This is going to sound like one of the oddest questions you’ve ever gotten, but here goes nothing. My wife and I, after 20 years of marriage have gotten pretty stale. We both work outside of the home, but, for some reason we go our own ways, no conversation, barely any sex, just a routine that we both have gotten tired of. She was reading an article to me the other day from one of her woman magazines about cuckolding. I’d never heard of it, but she is quite interested. I’m not sure if she’s just looking for a way to have sex with someone else, or, if she’s warming up to a fetish lifestyle. I admit, I’m a bit submissive for the most part, and it does intrigue me.
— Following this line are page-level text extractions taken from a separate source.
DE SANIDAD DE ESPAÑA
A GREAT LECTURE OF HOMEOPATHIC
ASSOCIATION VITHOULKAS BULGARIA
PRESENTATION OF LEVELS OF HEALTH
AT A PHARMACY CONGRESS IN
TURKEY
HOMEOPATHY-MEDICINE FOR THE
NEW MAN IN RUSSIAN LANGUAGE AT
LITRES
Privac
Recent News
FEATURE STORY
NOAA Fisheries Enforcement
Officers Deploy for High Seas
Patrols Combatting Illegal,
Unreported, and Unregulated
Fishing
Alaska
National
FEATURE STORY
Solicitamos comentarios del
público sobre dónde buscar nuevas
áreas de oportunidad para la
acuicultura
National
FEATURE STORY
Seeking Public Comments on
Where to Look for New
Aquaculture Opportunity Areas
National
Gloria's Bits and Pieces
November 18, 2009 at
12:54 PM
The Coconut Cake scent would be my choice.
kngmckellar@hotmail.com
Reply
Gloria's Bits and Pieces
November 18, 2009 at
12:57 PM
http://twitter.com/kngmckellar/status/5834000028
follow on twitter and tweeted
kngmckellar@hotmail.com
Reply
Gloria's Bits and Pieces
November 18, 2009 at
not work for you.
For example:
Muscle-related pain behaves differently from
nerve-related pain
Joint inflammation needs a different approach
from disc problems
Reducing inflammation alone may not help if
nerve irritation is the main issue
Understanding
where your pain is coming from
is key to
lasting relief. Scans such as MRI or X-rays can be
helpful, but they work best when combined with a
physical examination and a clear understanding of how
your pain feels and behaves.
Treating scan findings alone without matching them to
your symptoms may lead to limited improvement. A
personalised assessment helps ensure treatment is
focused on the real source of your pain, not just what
Is this kinky way of living healthy for a relationship?
– Waiting To Watch
First of all, let me say this, no one can say if cuckolding or any other form of sexual pleasure is considered healthy for a relationship, no one can answer that but the people directly involved. I will say, talk it through thoroughly with your wife, play out every possible scenario you can think of, the actions and reactions, and even when you think you’ve come to grips with what it will be like, think a little harder, because it will be more powerful than what you have forming in your mind when it comes to the reality.
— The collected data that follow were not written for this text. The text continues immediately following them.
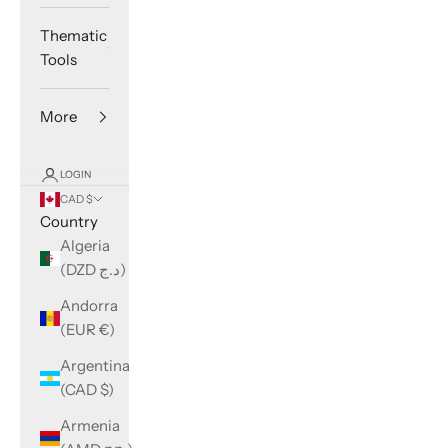
Thematic
Tools
More
LOGIN
CAD $
Country
Algeria
(DZD د.ج)
Andorra
(EUR €)
Argentina
(CAD $)
Armenia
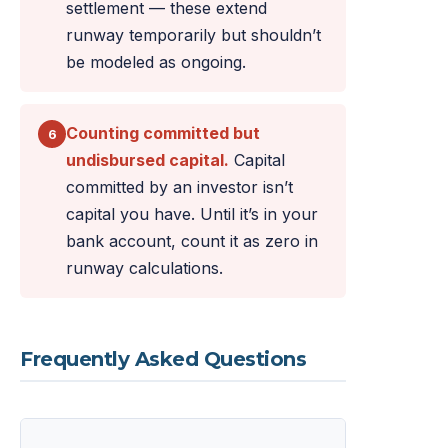
settlement — these extend
runway temporarily but shouldn’t
be modeled as ongoing.
Counting committed but
6
undisbursed capital.
Capital
committed by an investor isn’t
capital you have. Until it’s in your
bank account, count it as zero in
runway calculations.
Frequently Asked Questions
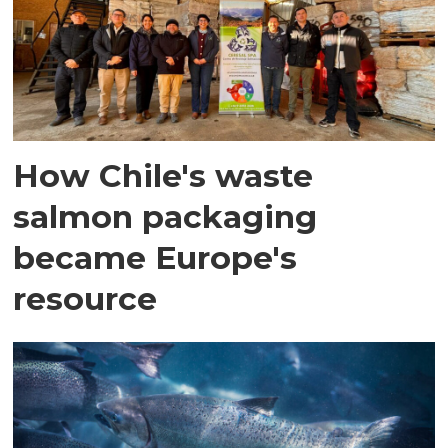
How Chile's waste
salmon packaging
became Europe's
resource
You said you’re a bit submissive, which, I can see where that would play into things, but, actually not as much as you think. When a person thinks of being submissive, images of being tied to the bed, blindfolded, being led around by a choker collar to service the dominating person that has you performing oral sex upon them, and orgasm denial for yourself come to mind. There’s more to being a cuckold than just sitting, being humiliated and controlled by another person. This is your spouse, someone you’ve grown very accustom to in the last 20 years, giving her body to another person while you watch, that takes more than just a submissive mind frame.
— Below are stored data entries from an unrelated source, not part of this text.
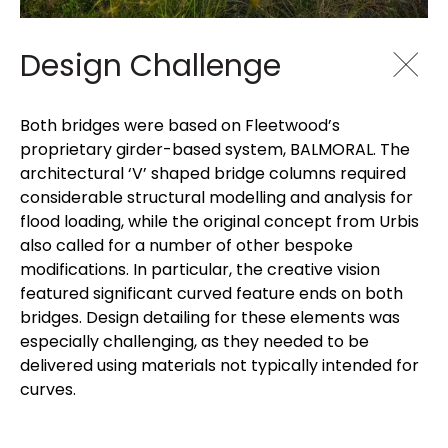
Design Challenge
Both bridges were based on Fleetwood’s
proprietary girder-based system, BALMORAL. The
architectural ‘V’ shaped bridge columns required
considerable structural modelling and analysis for
flood loading, while the original concept from Urbis
also called for a number of other bespoke
modifications. In particular, the creative vision
featured significant curved feature ends on both
bridges. Design detailing for these elements was
especially challenging, as they needed to be
delivered using materials not typically intended for
curves.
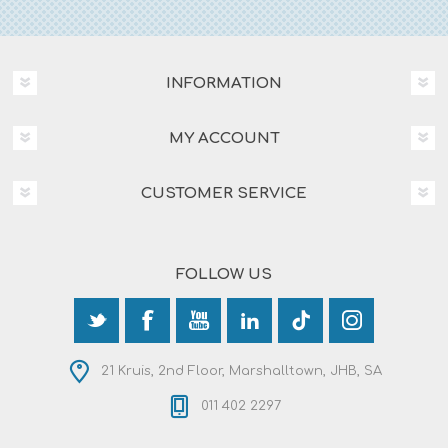
INFORMATION
MY ACCOUNT
CUSTOMER SERVICE
FOLLOW US
21 Kruis, 2nd Floor, Marshalltown, JHB, SA
011 402 2297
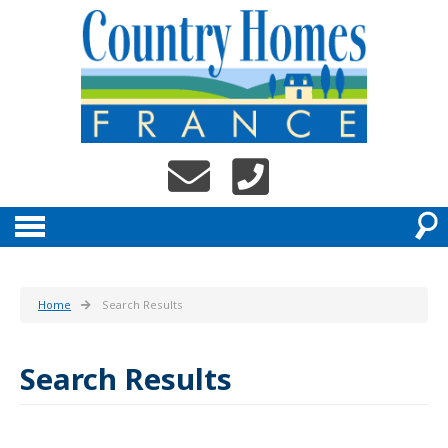
Home
Search Results
Search Results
Granted, this lifestyle, along with swinging and other fetish criteria does appeal and work very well for many couples. They find it enhances their relationship in ways that make them much stronger and durable, but, something tells me, a small percentage of them just happened to come across a magazine article and were ready to jump into it while discussing the weather over a morning cup of coffee. If you’ve never thought of your wife being one that could enjoy hardcore excitement with another person in front of you, then, something may have changed somewhere, and you need to explore deeper than just the notion of a wild sexual act.
I’m not saying for you to partake, and I’m not saying for you to avoid, I’m merely advising you to be certain this is something you both feel equally comfortable with, because this is one of those instances, once it’s done, there’s no undoing what’s happened. So, proceed carefully and slowly, and should you both come to a mutual agreement that cuckolding is in your near future, then I’d say, get comfortable and enjoy the show!